[Dataset entries]
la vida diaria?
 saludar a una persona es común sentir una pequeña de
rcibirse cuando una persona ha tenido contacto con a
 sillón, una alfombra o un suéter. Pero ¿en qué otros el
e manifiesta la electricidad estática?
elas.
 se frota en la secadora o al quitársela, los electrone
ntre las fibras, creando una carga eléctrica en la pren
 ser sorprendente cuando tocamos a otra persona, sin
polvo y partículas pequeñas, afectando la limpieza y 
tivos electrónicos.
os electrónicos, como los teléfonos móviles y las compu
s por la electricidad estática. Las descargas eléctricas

--

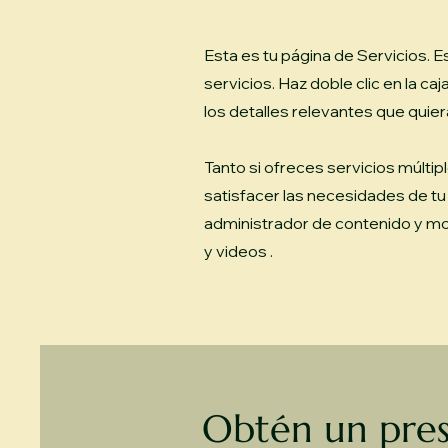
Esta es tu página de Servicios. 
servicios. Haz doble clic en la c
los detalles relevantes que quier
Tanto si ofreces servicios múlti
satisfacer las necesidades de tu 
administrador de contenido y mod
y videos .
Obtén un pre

**Assignment:** From the records above, return each line that has the string "electricidad".

**Result for this task:**
e manifiesta la electricidad estática?
s por la electricidad estática. Las descargas eléctricas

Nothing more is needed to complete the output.